### TASK INSTRUCTIONS:
Only the lines from the one containing "[Language Translate Widget] (276, 89)" through the end of the listing belong in the answer, repeated exactly, with no pictures.

=-=-=-=-=

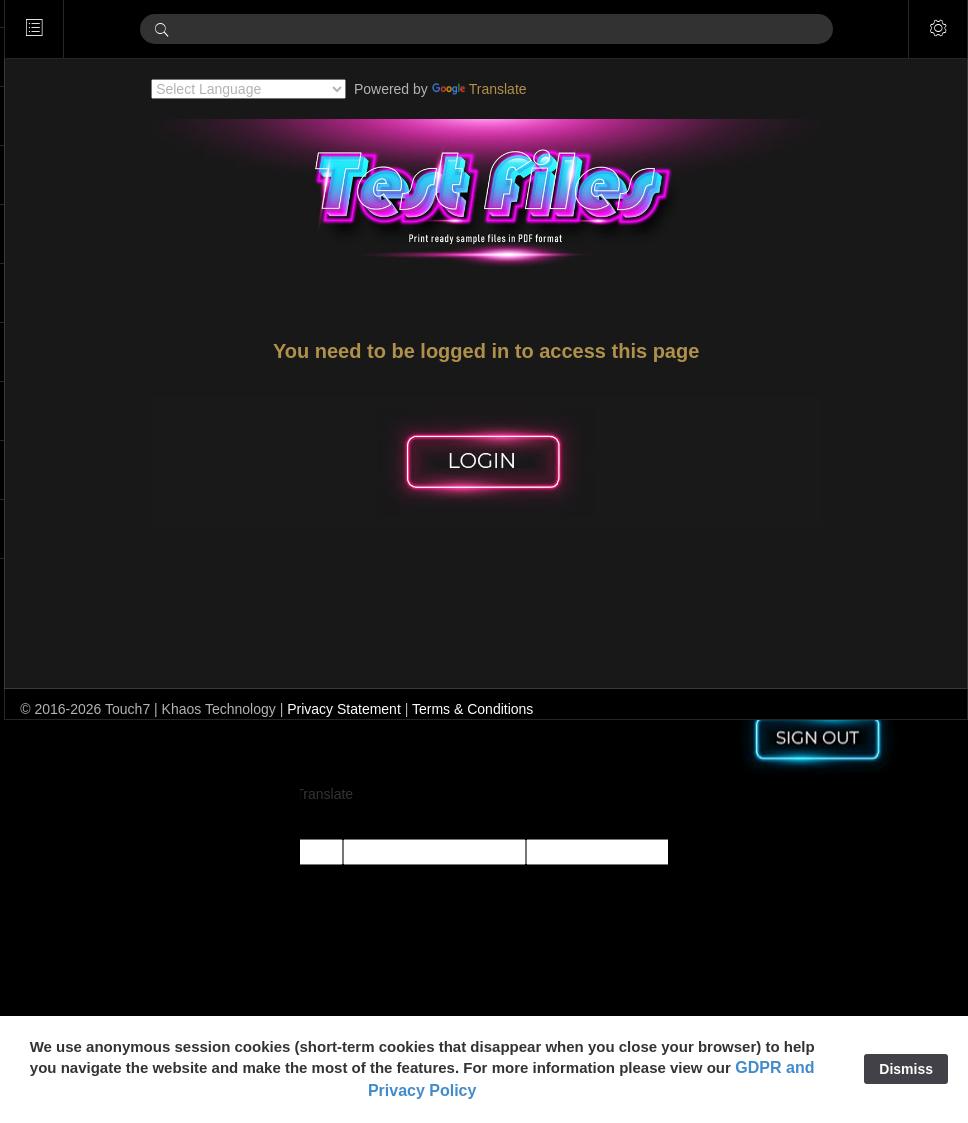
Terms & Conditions (528, 709)
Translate (507, 89)
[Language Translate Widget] (276, 89)
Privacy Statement (400, 709)
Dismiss (906, 1069)
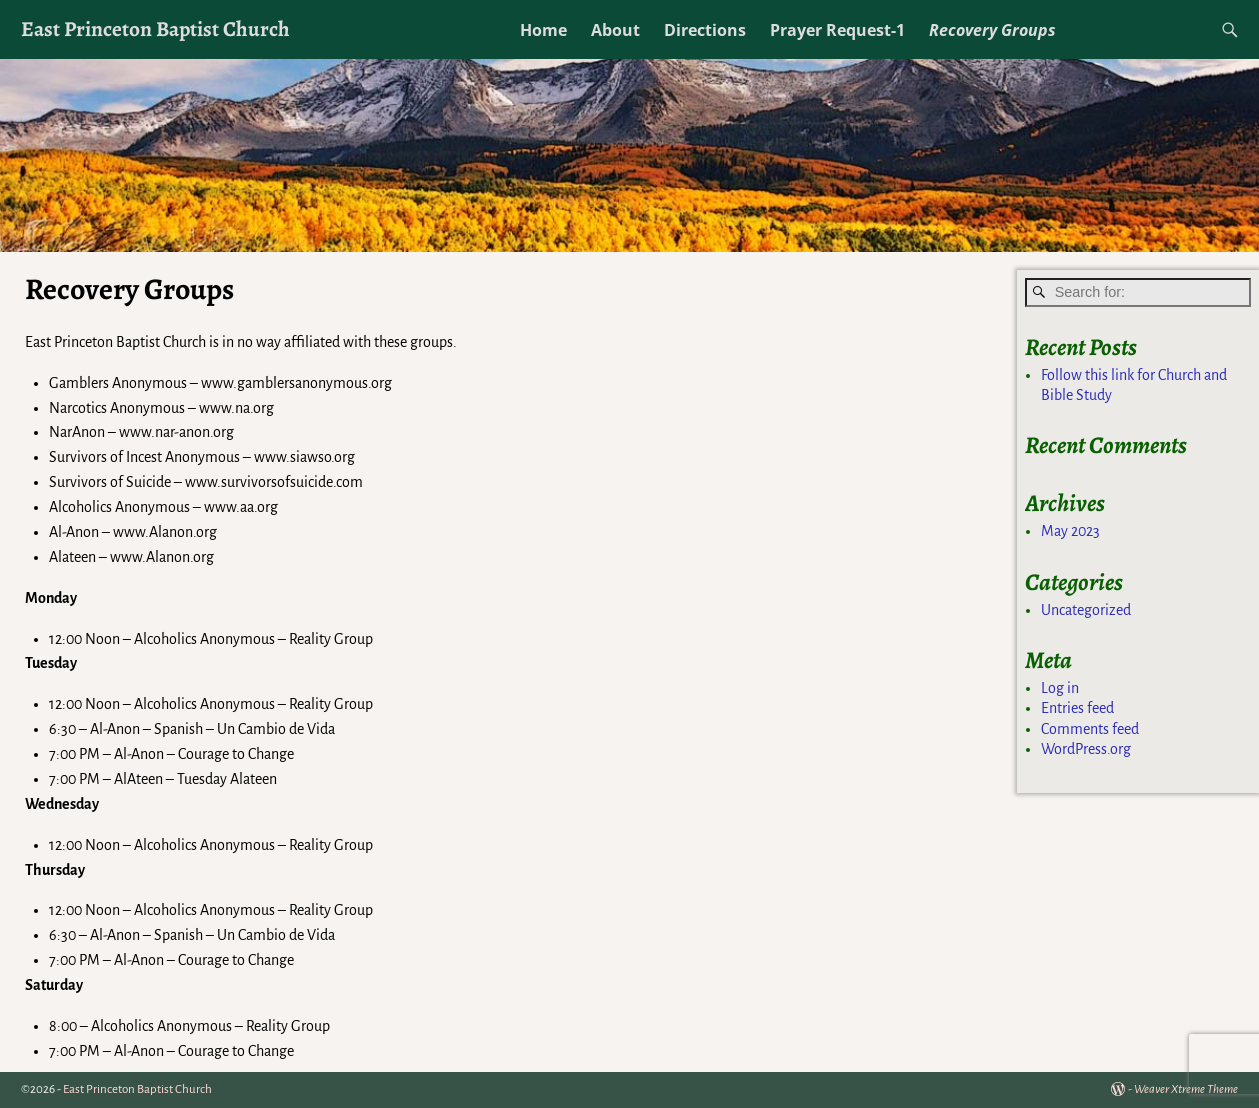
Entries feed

=-=-=-=-=

### YOUR SOLUTION:
[Language Translate Widget] (276, 89)
Privacy Statement (400, 709)
Dismiss (906, 1069)
Entries feed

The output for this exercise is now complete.